A team at NASA's Goddard Space Flight Centre in Greenbelt are investigating what type of "flash" might be detected by telescopes when super-sized black holes merge using computational simulations.

When black holes merge, gravitational waves are produced. These waves are distortions of space and time that undulate outwards at the speed of light, and have not been directly detected by scientists - yet.
 
Space-based equipment is necessary to capture these waves, such as the proposed Laser Interferometer Space Antenna – sanctioned by the astronomical community as a high-priority future venture.

Understanding gravitational waves will give scientists a unique chance to see one of the most extreme phenomena in the universe. It could also lead to additional discoveries based around the laws of physics, the early universe and the death of stars.

Most large galaxies, including the Milky Way, have a central black hole which weighs millions of times the sun's mass.

As two galaxies crash into each other, their black holes move into a close binary system and eventually merge as they lose their gravitational waves, explains Goddard astrophysicist, John Baker.

Gravitational waves cannot give researchers the exact location of the source of a merger event.

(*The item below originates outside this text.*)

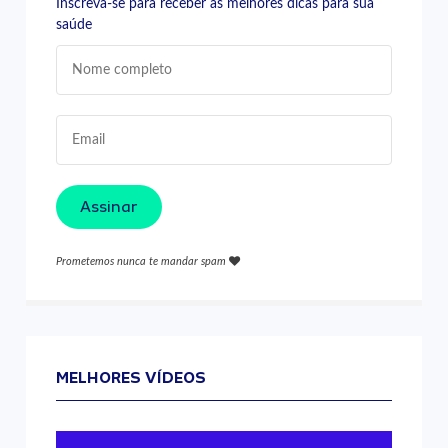
Inscreva-se para receber as melhores dicas para sua
saúde
Assinar
Prometemos nunca te mandar spam
MELHORES VÍDEOS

However it can be pinpointed by an accompanying flash of light – from x-rays to radio waves.

This flash of light produced by mergers of galaxies was studied by Mr Baker and a team led by Bruno Giacomazzo at the University of Colorado in the US.

For the first time, the teams can show what occurs in the magnetised gas in the final phases of a black hole merger, via computer simulations.

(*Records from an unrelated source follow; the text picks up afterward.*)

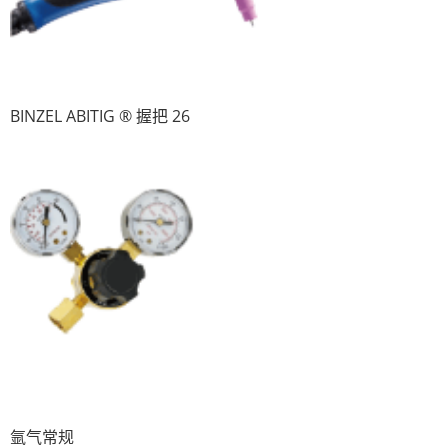
BINZEL ABITIG ® 握把 26
氩气常规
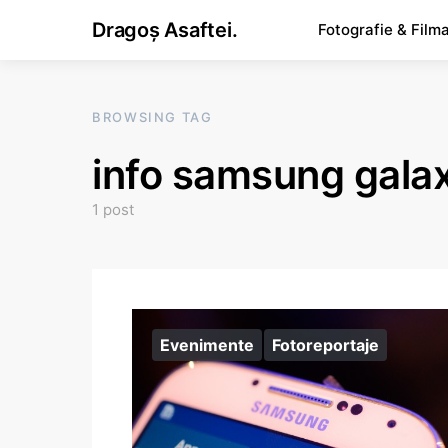
Dragoș Asaftei.
Fotografie & Film
BROWSING TAG
info samsung gala
1 post
Evenimente
Fotoreportaje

In the simulations, complicated magnetic and electrical interactions in the ionised gas are studied – all within the intense gravitational environment determined by the formulas in Einstein's general relativity.

The formation of a funnel-like structure, which is a cleared-out area that stretches out of the accretion disk near the merged black hole, is a key find by these simulations.

"This is exactly the type of structure needed to drive the particle jets we see from the centers of black-hole-powered active galaxies," Mr Giacomazzo said.

The brightness of the merger's flash is one of the most important parts of the research. By ignoring the plasma effects in the merging disks, the magnetic model produces a 10,000 times brighter beamed emission than those viewed in previous investigations.

"If we can understand the electromagnetic signatures from mergers well enough, perhaps we can search for candidate events even before we have a space-based gravitational wave observatory," commented Mr Baker.